Friday, December 12, 2008

A SMALLER 32nm CHIP DEVELOPED BY INTEL


Intel on Wednesday said it finished development work on manufacturing technology that will allow it to produce chips with circuitry just 32-nanometers in size, a billionth of a meter, by the fourth quarter of next year.
The new production technology will enable the company to lower costs and power consumption in chips, while adding more speed and functionality. In general, microprocessing speeds are directly related to the number of transistors on a chip, and the smaller the transistor, the more can be packed together on a single chip die.
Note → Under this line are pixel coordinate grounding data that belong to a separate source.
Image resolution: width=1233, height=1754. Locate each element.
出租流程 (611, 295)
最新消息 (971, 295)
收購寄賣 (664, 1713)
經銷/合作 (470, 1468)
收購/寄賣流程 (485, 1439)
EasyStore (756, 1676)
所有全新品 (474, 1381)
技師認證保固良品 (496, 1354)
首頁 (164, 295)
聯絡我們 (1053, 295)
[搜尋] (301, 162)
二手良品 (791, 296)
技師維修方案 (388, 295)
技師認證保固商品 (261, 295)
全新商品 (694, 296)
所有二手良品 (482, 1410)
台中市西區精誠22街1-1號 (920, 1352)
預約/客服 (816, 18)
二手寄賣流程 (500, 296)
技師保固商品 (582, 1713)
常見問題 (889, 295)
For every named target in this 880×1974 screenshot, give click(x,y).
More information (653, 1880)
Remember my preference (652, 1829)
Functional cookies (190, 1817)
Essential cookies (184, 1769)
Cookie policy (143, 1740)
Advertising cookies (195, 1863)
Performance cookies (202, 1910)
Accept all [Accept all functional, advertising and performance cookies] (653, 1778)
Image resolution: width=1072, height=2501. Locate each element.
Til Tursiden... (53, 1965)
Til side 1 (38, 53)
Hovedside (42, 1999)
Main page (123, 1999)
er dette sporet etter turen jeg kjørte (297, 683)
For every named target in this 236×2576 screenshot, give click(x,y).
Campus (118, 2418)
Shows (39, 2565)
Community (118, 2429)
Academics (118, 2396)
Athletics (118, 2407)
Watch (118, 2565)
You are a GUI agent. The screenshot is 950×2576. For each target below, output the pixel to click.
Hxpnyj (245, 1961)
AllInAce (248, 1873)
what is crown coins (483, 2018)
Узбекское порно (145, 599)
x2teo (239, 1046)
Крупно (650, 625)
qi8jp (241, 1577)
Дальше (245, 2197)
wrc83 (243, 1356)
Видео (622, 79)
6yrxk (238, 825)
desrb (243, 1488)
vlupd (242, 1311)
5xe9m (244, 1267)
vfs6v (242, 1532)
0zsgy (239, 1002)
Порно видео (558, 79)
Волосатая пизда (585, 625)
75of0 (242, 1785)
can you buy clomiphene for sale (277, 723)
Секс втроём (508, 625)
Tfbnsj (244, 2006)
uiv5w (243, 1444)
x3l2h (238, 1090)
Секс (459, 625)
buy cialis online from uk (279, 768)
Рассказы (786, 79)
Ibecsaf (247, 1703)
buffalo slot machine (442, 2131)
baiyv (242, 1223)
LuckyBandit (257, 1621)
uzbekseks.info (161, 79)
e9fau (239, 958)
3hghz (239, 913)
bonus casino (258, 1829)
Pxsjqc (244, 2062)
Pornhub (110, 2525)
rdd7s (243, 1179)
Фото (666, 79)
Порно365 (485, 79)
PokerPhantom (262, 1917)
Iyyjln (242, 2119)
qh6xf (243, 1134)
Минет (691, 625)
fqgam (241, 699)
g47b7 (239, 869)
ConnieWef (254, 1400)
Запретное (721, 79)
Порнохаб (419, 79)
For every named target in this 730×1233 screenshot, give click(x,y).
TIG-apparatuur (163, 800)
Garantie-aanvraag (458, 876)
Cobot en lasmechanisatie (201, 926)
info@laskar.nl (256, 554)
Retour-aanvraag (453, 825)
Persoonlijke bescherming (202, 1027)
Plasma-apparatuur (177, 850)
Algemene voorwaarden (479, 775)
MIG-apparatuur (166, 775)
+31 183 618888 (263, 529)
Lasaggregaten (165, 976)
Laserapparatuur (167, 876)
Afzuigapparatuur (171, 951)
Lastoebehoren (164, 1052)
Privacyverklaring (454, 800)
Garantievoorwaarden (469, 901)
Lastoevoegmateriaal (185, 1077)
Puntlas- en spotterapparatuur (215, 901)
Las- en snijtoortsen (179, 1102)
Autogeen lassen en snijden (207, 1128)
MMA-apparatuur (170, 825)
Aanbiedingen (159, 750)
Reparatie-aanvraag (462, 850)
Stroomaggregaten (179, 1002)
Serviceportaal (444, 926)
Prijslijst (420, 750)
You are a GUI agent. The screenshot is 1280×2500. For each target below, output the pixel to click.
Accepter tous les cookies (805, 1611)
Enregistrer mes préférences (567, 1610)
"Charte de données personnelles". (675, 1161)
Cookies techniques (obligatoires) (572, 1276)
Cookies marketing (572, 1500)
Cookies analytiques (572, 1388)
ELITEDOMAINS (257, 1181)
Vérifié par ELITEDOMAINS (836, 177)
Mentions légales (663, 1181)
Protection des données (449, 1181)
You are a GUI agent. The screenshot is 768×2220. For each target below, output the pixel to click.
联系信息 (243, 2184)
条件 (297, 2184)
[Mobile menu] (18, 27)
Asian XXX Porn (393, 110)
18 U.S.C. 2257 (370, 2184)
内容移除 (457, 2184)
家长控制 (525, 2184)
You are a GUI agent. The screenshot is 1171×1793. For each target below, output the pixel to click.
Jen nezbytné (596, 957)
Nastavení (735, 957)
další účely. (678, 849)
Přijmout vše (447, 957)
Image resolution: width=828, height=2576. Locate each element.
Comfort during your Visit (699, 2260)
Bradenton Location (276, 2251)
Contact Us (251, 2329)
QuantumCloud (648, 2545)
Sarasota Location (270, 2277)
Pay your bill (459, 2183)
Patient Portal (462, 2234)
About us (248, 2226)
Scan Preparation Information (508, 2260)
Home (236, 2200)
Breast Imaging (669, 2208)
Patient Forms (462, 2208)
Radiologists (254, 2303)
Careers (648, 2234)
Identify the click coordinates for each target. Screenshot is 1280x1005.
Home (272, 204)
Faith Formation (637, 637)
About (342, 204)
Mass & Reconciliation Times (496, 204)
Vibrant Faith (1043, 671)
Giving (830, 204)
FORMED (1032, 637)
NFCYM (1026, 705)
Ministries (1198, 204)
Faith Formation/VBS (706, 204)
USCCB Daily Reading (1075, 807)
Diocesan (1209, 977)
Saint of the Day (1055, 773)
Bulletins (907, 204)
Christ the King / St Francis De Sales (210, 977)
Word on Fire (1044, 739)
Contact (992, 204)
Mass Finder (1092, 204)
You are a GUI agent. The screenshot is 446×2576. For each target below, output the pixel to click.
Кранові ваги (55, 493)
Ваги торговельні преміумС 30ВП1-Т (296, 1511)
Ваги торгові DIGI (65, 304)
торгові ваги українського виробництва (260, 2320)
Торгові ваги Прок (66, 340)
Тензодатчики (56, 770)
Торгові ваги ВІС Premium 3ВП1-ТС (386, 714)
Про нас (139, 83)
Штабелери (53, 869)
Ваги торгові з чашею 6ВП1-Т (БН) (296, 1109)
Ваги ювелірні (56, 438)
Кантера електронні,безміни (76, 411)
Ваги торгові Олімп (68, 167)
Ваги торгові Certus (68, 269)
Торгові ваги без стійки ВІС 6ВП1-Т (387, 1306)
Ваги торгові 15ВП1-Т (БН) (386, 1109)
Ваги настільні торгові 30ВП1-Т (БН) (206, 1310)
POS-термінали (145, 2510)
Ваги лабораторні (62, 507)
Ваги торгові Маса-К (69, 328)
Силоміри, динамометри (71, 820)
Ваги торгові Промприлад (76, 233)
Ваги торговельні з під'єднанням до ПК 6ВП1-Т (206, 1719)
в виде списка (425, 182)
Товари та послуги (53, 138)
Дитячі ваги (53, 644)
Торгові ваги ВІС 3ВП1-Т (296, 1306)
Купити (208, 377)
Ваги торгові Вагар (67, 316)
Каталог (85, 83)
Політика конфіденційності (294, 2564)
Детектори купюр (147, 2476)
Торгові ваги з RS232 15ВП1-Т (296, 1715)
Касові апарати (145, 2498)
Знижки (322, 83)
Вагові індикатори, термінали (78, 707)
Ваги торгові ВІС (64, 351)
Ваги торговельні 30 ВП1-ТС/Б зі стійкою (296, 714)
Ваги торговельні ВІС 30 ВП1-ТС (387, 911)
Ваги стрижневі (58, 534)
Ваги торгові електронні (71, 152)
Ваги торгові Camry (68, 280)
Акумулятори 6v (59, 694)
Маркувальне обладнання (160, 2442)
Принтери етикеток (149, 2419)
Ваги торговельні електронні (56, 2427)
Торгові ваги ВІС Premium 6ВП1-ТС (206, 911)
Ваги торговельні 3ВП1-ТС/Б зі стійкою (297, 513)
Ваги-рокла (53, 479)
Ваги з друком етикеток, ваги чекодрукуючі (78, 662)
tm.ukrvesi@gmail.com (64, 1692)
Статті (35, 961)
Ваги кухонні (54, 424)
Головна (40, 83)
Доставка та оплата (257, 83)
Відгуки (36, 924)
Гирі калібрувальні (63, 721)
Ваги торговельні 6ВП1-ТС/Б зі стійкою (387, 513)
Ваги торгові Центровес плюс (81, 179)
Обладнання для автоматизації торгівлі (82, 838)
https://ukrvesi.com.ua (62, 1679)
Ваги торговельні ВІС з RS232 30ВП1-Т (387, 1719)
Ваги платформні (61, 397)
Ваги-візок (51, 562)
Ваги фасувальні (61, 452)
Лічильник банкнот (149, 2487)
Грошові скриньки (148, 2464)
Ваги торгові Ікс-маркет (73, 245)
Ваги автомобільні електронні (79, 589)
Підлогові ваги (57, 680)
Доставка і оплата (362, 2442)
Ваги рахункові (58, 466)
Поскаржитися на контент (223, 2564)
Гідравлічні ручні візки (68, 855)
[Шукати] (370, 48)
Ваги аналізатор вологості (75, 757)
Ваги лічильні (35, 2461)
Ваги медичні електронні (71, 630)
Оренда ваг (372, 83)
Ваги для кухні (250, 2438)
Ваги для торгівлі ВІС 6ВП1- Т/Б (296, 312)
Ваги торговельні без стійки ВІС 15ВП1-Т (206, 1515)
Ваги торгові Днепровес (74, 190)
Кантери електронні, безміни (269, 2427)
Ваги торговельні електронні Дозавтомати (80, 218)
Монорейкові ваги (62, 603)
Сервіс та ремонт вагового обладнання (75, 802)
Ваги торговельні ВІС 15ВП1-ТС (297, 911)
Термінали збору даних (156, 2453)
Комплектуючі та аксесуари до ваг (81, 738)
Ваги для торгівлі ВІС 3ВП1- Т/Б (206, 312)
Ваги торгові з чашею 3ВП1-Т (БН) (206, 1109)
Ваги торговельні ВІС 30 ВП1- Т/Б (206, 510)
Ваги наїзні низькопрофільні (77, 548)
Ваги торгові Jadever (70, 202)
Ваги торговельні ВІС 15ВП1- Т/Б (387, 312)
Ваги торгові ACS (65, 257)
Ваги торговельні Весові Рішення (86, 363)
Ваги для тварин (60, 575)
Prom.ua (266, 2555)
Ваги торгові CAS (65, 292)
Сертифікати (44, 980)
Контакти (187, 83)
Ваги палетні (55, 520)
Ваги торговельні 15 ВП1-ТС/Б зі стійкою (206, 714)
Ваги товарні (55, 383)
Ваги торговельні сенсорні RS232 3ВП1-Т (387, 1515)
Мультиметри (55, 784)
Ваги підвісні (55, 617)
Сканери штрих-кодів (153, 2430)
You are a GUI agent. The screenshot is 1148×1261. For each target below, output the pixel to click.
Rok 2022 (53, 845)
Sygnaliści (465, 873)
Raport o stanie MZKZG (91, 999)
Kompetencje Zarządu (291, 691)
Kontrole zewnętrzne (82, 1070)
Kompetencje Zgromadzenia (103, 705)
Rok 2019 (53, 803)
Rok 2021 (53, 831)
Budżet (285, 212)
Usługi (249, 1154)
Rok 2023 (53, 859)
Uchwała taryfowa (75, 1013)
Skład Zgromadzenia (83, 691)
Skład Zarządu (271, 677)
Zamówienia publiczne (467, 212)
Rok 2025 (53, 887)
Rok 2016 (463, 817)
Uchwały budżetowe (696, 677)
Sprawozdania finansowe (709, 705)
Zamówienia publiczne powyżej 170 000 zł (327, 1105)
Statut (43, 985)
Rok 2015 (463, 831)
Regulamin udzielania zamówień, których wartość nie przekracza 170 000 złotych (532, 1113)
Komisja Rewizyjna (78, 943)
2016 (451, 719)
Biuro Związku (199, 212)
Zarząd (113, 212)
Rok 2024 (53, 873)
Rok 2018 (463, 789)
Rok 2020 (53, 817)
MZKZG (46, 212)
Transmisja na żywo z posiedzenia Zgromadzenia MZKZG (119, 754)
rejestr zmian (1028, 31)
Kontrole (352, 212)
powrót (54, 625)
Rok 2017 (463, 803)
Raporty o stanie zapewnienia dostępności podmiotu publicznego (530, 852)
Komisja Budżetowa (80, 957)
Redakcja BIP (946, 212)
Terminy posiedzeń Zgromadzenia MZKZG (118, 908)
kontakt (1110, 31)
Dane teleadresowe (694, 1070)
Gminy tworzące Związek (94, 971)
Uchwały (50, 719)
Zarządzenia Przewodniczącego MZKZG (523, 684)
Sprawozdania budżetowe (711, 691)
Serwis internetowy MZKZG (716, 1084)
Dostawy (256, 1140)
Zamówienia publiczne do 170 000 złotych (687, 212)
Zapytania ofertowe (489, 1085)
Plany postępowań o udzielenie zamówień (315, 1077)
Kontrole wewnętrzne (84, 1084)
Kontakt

Smaller production technology lowers costs by enabling companies to increase output.
The development also means Intel will for the fourth consecutive time match its "tick-tock" strategy, a target to introduce an entirely new microprocessor architecture alternating with new production technology roughly every twelve months.
At a technical conference later this month, Intel engineers plan to detail how they will transition from the current crop of 45-nanometer processors to chips that are built on a new 32-nm manufacturing process. Intel is developing this new line of processors under the code name “Westmere,” and Intel plans to bring the first of these 32-nm microprocessors to the market in late 2009. At the same conference, IBM and Taiwan Semiconductor Manufacturing also plan to detail their efforts at developing and manufacturing 32- and 22-nm processors.

Stumble Upon Toolbar

2 comments:

Kev said...

One of these days (soon), Intel will come up with a nanochip so small that you can't see it with your naked eye - and that would make the size of a full-specs computers would shrink so much that you could put it in your shirt pocket like a card wallet.

Hmm, i think it's already being built somewhere in the world.

p/s: I never go for Intel chips. My choice has always been AMD since my first computer about 15 years ago... donno why :)

Anonymous said...

intel 32nm will be in transitional phase on 2009, but they are planning on developing 22nm chips.
you're right, that means more compact pc boards.
AMD is also a quality chip, plenty of AMD users here in the philippines.